▶ [Exercise]:
Copy exactly the lines of the records below, and only those lines, beginning with the line that contains "Accedi al servizio" and ending with the line that contains "Відгуків немає, поки що.".

━━━ Data for analysis

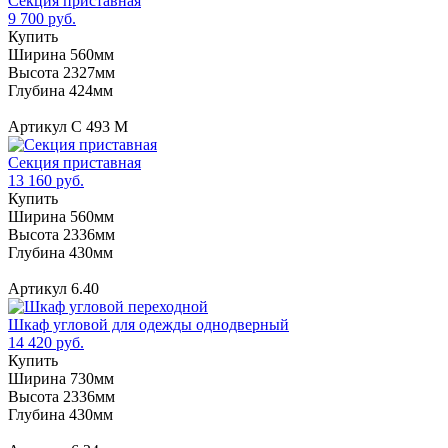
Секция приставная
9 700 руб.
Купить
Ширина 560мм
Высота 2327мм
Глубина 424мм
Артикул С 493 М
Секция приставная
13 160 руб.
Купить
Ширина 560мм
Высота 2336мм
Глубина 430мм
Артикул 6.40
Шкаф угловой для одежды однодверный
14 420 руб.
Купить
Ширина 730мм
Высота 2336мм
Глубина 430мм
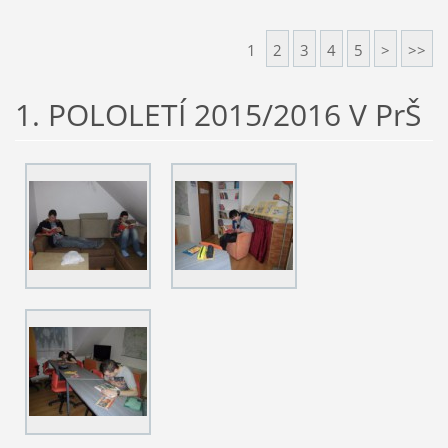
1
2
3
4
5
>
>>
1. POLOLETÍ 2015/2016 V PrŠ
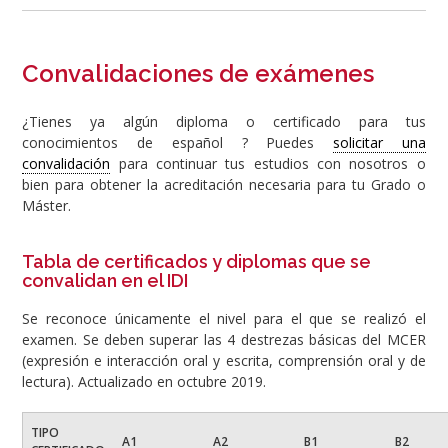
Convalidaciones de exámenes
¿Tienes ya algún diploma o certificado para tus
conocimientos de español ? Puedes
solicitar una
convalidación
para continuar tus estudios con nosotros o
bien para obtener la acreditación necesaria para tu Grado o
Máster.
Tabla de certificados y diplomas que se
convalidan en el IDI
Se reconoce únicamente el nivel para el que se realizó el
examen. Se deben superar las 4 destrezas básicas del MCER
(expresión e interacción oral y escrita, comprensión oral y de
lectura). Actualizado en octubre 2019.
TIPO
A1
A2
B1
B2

━━━━━━
━━━ Data for analysis

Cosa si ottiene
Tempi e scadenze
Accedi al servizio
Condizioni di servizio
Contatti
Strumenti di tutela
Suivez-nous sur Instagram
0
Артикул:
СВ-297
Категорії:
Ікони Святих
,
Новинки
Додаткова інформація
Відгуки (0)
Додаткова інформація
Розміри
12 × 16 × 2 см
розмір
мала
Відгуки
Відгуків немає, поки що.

━━━━━━
━━━ Data for analysis

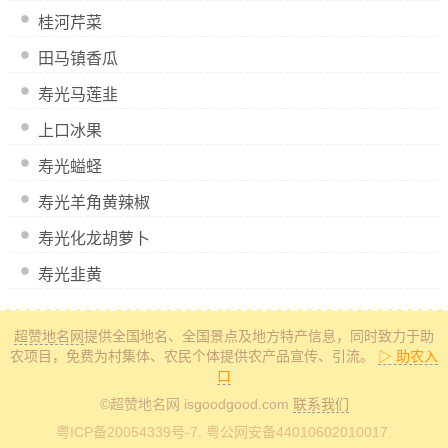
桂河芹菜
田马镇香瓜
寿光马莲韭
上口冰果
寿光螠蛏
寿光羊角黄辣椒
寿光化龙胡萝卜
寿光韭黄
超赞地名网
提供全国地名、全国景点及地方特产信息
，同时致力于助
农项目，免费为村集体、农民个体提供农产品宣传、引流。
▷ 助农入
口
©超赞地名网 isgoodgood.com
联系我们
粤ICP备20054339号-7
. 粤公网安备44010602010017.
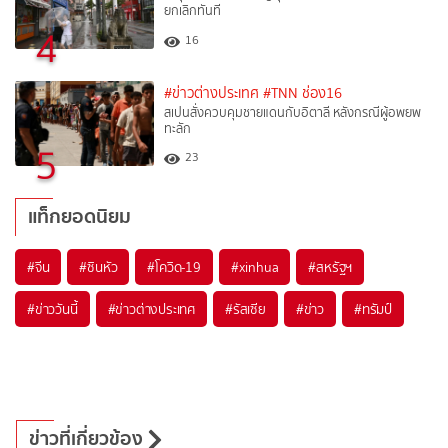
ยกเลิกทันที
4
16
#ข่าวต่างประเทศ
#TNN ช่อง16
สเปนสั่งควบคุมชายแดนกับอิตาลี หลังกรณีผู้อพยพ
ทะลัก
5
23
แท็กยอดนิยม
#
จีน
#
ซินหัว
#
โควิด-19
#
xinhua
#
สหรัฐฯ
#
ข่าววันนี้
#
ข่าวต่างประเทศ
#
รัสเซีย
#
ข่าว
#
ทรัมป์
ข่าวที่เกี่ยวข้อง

━━━━━━

▶ [Solution to the exercise]:
Accedi al servizio
Condizioni di servizio
Contatti
Strumenti di tutela
Suivez-nous sur Instagram
0
Артикул:
СВ-297
Категорії:
Ікони Святих
,
Новинки
Додаткова інформація
Відгуки (0)
Додаткова інформація
Розміри
12 × 16 × 2 см
розмір
мала
Відгуки
Відгуків немає, поки що.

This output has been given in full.